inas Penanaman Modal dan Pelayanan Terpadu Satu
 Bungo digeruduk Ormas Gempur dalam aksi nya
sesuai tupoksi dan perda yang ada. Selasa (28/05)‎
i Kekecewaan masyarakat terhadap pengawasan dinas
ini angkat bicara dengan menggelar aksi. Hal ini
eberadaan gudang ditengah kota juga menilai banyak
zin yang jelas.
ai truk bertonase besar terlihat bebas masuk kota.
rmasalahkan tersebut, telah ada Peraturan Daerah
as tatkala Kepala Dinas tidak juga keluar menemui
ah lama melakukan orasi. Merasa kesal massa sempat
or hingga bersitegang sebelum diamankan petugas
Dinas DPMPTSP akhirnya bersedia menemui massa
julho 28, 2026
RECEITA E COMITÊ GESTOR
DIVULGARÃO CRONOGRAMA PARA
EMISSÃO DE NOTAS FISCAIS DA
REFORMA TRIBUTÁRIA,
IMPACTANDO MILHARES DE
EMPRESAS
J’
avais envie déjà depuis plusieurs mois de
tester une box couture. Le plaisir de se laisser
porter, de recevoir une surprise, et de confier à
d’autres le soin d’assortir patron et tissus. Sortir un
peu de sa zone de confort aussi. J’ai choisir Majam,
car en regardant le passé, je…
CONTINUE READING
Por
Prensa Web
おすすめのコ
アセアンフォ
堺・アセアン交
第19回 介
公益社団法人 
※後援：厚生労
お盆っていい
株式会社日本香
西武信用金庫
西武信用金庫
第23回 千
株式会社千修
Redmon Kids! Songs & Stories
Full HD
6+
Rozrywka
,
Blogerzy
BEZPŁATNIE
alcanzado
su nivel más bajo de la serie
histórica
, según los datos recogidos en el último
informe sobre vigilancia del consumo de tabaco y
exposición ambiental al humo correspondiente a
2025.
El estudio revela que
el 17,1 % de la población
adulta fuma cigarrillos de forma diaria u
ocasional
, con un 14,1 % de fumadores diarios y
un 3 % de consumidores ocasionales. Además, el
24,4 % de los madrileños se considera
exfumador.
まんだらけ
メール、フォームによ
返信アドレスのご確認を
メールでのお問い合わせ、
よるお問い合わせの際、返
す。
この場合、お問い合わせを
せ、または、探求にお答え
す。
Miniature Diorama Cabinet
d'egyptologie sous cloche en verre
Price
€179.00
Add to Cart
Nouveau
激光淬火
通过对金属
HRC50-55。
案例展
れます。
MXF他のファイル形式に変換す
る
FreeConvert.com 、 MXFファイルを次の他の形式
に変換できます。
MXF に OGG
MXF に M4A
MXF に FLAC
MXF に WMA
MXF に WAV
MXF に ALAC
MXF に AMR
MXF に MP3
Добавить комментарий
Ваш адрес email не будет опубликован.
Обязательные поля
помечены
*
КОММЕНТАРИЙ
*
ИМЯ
┄┄┄┄┄┄┄┄┄┄
• [Your task]
Whenever a line of the data above holds the word "kota", it counts once; report the total number of such lines and nothing more.

• [Response for this exercise]
2